= Beginning of Section =

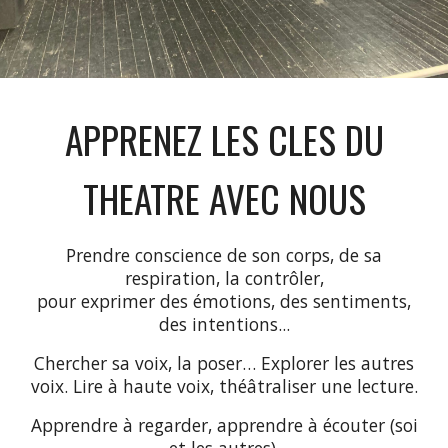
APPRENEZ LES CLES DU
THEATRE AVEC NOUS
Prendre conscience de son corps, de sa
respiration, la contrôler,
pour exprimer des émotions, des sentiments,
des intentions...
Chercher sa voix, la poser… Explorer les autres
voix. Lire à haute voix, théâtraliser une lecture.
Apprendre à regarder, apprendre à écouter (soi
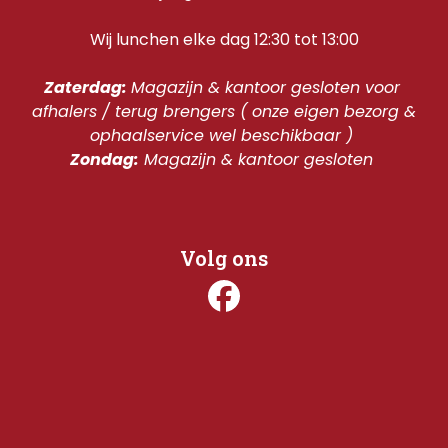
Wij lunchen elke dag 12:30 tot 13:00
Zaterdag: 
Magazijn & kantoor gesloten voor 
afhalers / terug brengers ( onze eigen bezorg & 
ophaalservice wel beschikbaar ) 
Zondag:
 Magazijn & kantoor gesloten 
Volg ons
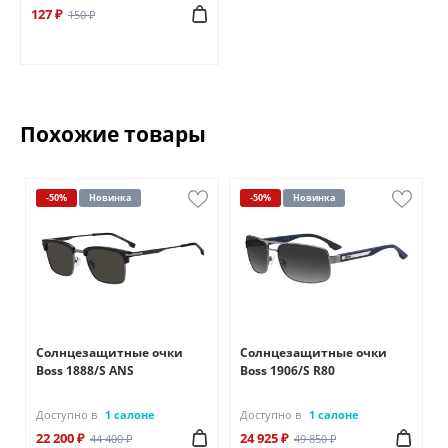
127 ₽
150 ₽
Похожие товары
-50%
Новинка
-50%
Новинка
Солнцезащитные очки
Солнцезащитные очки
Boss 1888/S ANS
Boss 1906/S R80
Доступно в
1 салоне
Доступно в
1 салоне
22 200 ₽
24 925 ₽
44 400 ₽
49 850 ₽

= End of Section =
= Beginning of Section =

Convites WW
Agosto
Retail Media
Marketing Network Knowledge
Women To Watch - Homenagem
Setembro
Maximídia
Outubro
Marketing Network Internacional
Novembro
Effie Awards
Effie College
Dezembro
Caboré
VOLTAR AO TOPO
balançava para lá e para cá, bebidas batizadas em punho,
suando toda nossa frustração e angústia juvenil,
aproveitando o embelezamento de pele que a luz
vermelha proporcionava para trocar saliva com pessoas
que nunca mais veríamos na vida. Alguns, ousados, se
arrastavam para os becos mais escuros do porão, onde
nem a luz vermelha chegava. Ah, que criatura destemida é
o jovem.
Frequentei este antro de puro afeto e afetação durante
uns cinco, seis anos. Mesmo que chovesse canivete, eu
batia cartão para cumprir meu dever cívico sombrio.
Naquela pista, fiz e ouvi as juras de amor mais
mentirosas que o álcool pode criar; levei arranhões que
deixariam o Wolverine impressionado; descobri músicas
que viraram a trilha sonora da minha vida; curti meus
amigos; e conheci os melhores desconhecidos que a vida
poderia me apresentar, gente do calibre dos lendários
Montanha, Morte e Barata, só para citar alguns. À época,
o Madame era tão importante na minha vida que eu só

= End of Section =

What is being asked: Look through the listing above and copy each line where the string "Magazijn" occurs.

Result of the exercise:
Magazijn & kantoor gesloten voor 
 Magazijn & kantoor gesloten 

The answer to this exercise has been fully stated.